Dickson Resource Blog

Wearable Medical Technology: An Overview on December 20, 2014

Written by Dickson | Dec 24, 2014 8:27:19 PM

FitBit, Apple Watch, Google Glass. Remember the good old days when insulin pumps were a hot new thing? Well they aren't anymore, but wearable medical devices are in fact the hot new thing, to the tune of an upstart industry that is now hundreds upon hundreds of millions of dollars.
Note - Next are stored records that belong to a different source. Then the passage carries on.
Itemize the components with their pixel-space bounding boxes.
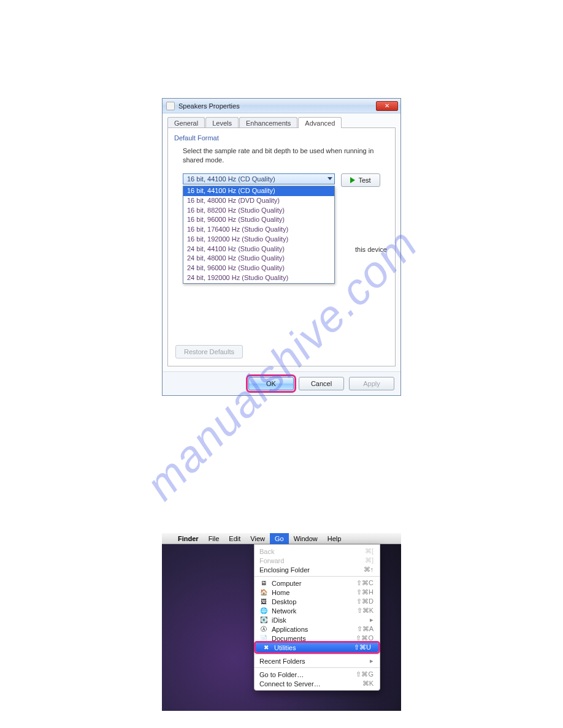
submenu-arrow-icon: ▸ xyxy=(370,616,373,624)
menu-documents[interactable]: 📄Documents ⇧⌘O xyxy=(255,634,380,643)
default-format-label: Default Format xyxy=(174,134,389,142)
dialog-button-row: OK Cancel Apply xyxy=(163,371,400,395)
menu-network-label: Network xyxy=(272,607,296,615)
menu-computer[interactable]: 🖥Computer ⇧⌘C xyxy=(255,578,380,588)
menu-enclosing-folder[interactable]: Enclosing Folder ⌘↑ xyxy=(255,565,380,574)
mb-finder[interactable]: Finder xyxy=(173,533,204,544)
format-option[interactable]: 16 bit, 96000 Hz (Studio Quality) xyxy=(183,215,334,225)
format-row: 16 bit, 44100 Hz (CD Quality) Test xyxy=(174,173,389,187)
tab-general[interactable]: General xyxy=(167,117,205,128)
menu-network-shortcut: ⇧⌘K xyxy=(357,607,373,615)
background-text-fragment: this device xyxy=(355,246,387,253)
format-option[interactable]: 16 bit, 192000 Hz (Studio Quality) xyxy=(183,235,334,245)
dialog-body: General Levels Enhancements Advanced Def… xyxy=(163,113,400,371)
menu-applications-label: Applications xyxy=(272,626,308,633)
mb-go[interactable]: Go xyxy=(270,533,289,544)
menu-gotofolder-label: Go to Folder… xyxy=(259,671,304,678)
window-title: Speakers Properties xyxy=(178,102,376,110)
menu-utilities-label: Utilities xyxy=(274,644,296,651)
advanced-tab-pane: Default Format Select the sample rate an… xyxy=(167,127,396,366)
menu-enclosing-label: Enclosing Folder xyxy=(259,566,310,574)
tab-levels[interactable]: Levels xyxy=(205,117,239,128)
menu-documents-label: Documents xyxy=(272,635,306,642)
menu-separator xyxy=(255,576,380,577)
desktop-icon: 🖼 xyxy=(259,598,268,605)
menu-computer-shortcut: ⇧⌘C xyxy=(356,579,373,587)
menu-enclosing-shortcut: ⌘↑ xyxy=(364,566,374,574)
menu-home[interactable]: 🏠Home ⇧⌘H xyxy=(255,588,380,597)
network-icon: 🌐 xyxy=(259,607,268,615)
mb-help[interactable]: Help xyxy=(323,533,347,544)
restore-defaults-button[interactable]: Restore Defaults xyxy=(175,345,243,358)
test-button[interactable]: Test xyxy=(341,173,380,187)
menu-recent-folders[interactable]: Recent Folders ▸ xyxy=(255,656,380,665)
tab-enhancements[interactable]: Enhancements xyxy=(239,117,297,128)
format-option[interactable]: 24 bit, 44100 Hz (Studio Quality) xyxy=(183,245,334,254)
format-option[interactable]: 24 bit, 96000 Hz (Studio Quality) xyxy=(183,264,334,273)
default-format-desc: Select the sample rate and bit depth to … xyxy=(174,146,389,165)
chevron-down-icon xyxy=(327,177,332,180)
submenu-arrow-icon: ▸ xyxy=(370,657,373,665)
computer-icon: 🖥 xyxy=(259,580,268,587)
menu-gotofolder-shortcut: ⇧⌘G xyxy=(356,670,373,678)
menu-utilities[interactable]: ✖Utilities ⇧⌘U xyxy=(256,643,378,652)
mb-file[interactable]: File xyxy=(204,533,224,544)
menu-applications-shortcut: ⇧⌘A xyxy=(357,625,373,633)
close-button[interactable]: ✕ xyxy=(376,101,398,111)
menu-separator xyxy=(255,654,380,654)
test-button-label: Test xyxy=(358,176,370,184)
format-option[interactable]: 16 bit, 48000 Hz (DVD Quality) xyxy=(183,196,334,206)
menu-back-shortcut: ⌘[ xyxy=(365,547,373,555)
format-option[interactable]: 24 bit, 192000 Hz (Studio Quality) xyxy=(183,273,334,283)
idisk-icon: 💽 xyxy=(259,616,268,624)
menu-idisk-label: iDisk xyxy=(272,616,286,624)
menu-recent-label: Recent Folders xyxy=(259,658,305,665)
menu-applications[interactable]: ⒶApplications ⇧⌘A xyxy=(255,624,380,634)
cancel-button[interactable]: Cancel xyxy=(299,377,344,390)
menu-desktop-label: Desktop xyxy=(272,598,296,605)
mac-desktop-screenshot: Finder File Edit View Go Window Help Bac… xyxy=(162,533,401,711)
utilities-icon: ✖ xyxy=(262,644,270,651)
combobox-selected-value: 16 bit, 44100 Hz (CD Quality) xyxy=(187,175,275,183)
menu-idisk[interactable]: 💽iDisk ▸ xyxy=(255,615,380,624)
format-option[interactable]: 16 bit, 44100 Hz (CD Quality) xyxy=(183,186,334,196)
mac-menubar: Finder File Edit View Go Window Help xyxy=(162,533,401,544)
speakers-properties-dialog: Speakers Properties ✕ General Levels Enh… xyxy=(162,98,401,396)
menu-back: Back ⌘[ xyxy=(255,547,380,556)
menu-documents-shortcut: ⇧⌘O xyxy=(356,634,373,642)
mb-view[interactable]: View xyxy=(245,533,270,544)
tab-strip: General Levels Enhancements Advanced xyxy=(167,117,396,128)
home-icon: 🏠 xyxy=(259,589,268,596)
menu-back-label: Back xyxy=(259,548,274,555)
menu-desktop-shortcut: ⇧⌘D xyxy=(356,597,373,605)
apply-button[interactable]: Apply xyxy=(349,377,394,390)
mb-window[interactable]: Window xyxy=(289,533,323,544)
sample-rate-dropdown-list[interactable]: 16 bit, 44100 Hz (CD Quality) 16 bit, 48… xyxy=(183,186,335,284)
tab-advanced[interactable]: Advanced xyxy=(298,117,342,128)
documents-icon: 📄 xyxy=(259,635,268,642)
menu-home-shortcut: ⇧⌘H xyxy=(356,588,373,596)
titlebar[interactable]: Speakers Properties ✕ xyxy=(163,99,400,113)
menu-utilities-shortcut: ⇧⌘U xyxy=(354,643,371,651)
applications-icon: Ⓐ xyxy=(259,626,268,633)
sample-rate-combobox[interactable]: 16 bit, 44100 Hz (CD Quality) xyxy=(183,173,335,184)
menu-forward-shortcut: ⌘] xyxy=(365,556,373,564)
menu-computer-label: Computer xyxy=(272,580,301,587)
go-menu-dropdown: Back ⌘[ Forward ⌘] Enclosing Folder ⌘↑ 🖥… xyxy=(254,544,380,691)
format-option[interactable]: 16 bit, 176400 Hz (Studio Quality) xyxy=(183,225,334,235)
menu-forward-label: Forward xyxy=(259,557,284,564)
menu-desktop[interactable]: 🖼Desktop ⇧⌘D xyxy=(255,597,380,606)
menu-home-label: Home xyxy=(272,589,289,596)
format-option[interactable]: 16 bit, 88200 Hz (Studio Quality) xyxy=(183,206,334,216)
menu-network[interactable]: 🌐Network ⇧⌘K xyxy=(255,606,380,615)
menu-separator xyxy=(255,667,380,668)
menu-connect-to-server[interactable]: Connect to Server… ⌘K xyxy=(255,679,380,688)
menu-connect-label: Connect to Server… xyxy=(259,680,321,688)
menu-go-to-folder[interactable]: Go to Folder… ⇧⌘G xyxy=(255,670,380,679)
menu-connect-shortcut: ⌘K xyxy=(362,680,373,688)
speaker-icon xyxy=(166,102,175,110)
play-icon xyxy=(350,177,355,183)
format-option[interactable]: 24 bit, 48000 Hz (Studio Quality) xyxy=(183,254,334,264)
mb-edit[interactable]: Edit xyxy=(224,533,245,544)
ok-button[interactable]: OK xyxy=(248,377,294,390)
Consider this article your brief introduction to the Wearable Medical Device industry.

Medical devices have always reserved a big large, robust, and expensive place in the national consciousness. Thinking about medical devices pushes thoughts immediately to the hospital, with it's MRI machines and CAT scans. No longer! Hospitals will always house these big machines, but when it comes to patient monitoring, the expensive hospital bed is starting to see some competition, here's where that competition is coming from:

Preventative devices. These devices have been in the market for quite some time, think FitBit and now the Apple Watch. Usually worn around the wrist or ankle, these devices commonly connect to a smartphone, and offer all of us the ability to prevent future health problems.

Monitoring devices. While preventative devices do monitor future patients, they don't monitor in the sense of delivering data to someone other than the individual wearing them. Monitoring devices, however, do. These are usually used as a patient leaves the hospital or medical facility, or is in a transition state of leaving. Whether it be clothes that can measure heart rates, or straps that send swelling information back to doctors via Bluetooth technology, monitoring devices are employed by healthcare providers after a patient has already been hospitalized or treated. Many times, it can be as simple as a monitor attached to a patient's wrist who is in a nursing home, letting caregivers know when blood sugar is getting too low.

Communication devices. Finally, we have communication devices. These devices are slowly moving past the "I'm fallen and I can't get up," to "somethings wrong, please help me out, doc." The fundamental goal of these devices is to recognize that something is wrong with an individual, and communicate to the necessary parties that something is wrong. Nurse call buttons are the old-form of these devices. The new forms are wearable devices that monitor a patients vitals for doctors.

The current state of wearable medical devices is adolescence. We don't quite know what the future holds, specifically with regards to where development will come from. Traditionally, large tech corporations such as Apple and Google have stayed away from the medical device industry. But with connectivity and sensors being the two most limiting but focused-on factors in medical device research, expect Silicon Valley to move into hospitals even more in the coming years.